** Exercise **
Among the entries that follow, the required portion opens with the line containing "Thiết Bị Lưu Trữ" and closes with the line containing "社論：台湾需警惕 川习会中共已摸透对台底线". Give that portion again exactly, and nothing else.

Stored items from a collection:
╔══

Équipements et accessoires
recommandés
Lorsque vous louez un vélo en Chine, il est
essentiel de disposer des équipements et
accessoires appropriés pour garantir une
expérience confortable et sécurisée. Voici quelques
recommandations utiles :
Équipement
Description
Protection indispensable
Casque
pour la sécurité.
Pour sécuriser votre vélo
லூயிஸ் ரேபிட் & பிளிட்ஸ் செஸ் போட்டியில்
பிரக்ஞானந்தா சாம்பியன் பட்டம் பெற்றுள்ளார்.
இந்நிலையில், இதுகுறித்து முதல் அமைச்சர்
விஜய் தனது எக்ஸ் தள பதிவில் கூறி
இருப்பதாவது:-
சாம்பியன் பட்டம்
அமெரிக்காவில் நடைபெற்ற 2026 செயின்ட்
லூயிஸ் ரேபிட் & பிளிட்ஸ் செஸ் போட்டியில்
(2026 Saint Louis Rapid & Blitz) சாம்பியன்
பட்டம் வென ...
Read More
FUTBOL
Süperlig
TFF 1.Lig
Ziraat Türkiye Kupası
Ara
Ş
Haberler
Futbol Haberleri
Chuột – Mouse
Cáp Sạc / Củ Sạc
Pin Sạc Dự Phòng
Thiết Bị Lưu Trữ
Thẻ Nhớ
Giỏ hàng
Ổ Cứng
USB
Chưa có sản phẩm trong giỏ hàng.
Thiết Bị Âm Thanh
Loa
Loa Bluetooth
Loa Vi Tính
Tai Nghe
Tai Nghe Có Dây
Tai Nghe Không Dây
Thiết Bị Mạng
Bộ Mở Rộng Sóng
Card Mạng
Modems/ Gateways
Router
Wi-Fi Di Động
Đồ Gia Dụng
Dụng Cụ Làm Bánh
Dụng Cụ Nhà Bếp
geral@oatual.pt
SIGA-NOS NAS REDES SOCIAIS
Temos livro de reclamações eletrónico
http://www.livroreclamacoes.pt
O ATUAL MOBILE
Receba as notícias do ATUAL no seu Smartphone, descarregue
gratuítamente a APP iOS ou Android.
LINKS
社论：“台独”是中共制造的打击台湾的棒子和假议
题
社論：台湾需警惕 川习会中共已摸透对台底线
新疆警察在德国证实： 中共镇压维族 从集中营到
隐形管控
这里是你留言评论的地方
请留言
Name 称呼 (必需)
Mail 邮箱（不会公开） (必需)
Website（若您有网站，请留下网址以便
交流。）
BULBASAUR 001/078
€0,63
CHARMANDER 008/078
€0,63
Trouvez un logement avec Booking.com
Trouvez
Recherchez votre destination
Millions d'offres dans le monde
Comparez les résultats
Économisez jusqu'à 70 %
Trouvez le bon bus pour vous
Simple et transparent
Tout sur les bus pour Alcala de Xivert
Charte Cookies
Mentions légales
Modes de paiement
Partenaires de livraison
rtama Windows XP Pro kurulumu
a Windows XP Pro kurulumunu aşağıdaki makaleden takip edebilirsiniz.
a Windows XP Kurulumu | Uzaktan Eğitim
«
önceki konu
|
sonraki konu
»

╚══

** Output for this exercise **
Thiết Bị Lưu Trữ
Thẻ Nhớ
Giỏ hàng
Ổ Cứng
USB
Chưa có sản phẩm trong giỏ hàng.
Thiết Bị Âm Thanh
Loa
Loa Bluetooth
Loa Vi Tính
Tai Nghe
Tai Nghe Có Dây
Tai Nghe Không Dây
Thiết Bị Mạng
Bộ Mở Rộng Sóng
Card Mạng
Modems/ Gateways
Router
Wi-Fi Di Động
Đồ Gia Dụng
Dụng Cụ Làm Bánh
Dụng Cụ Nhà Bếp
geral@oatual.pt
SIGA-NOS NAS REDES SOCIAIS
Temos livro de reclamações eletrónico
http://www.livroreclamacoes.pt
O ATUAL MOBILE
Receba as notícias do ATUAL no seu Smartphone, descarregue
gratuítamente a APP iOS ou Android.
LINKS
社论：“台独”是中共制造的打击台湾的棒子和假议
题
社論：台湾需警惕 川习会中共已摸透对台底线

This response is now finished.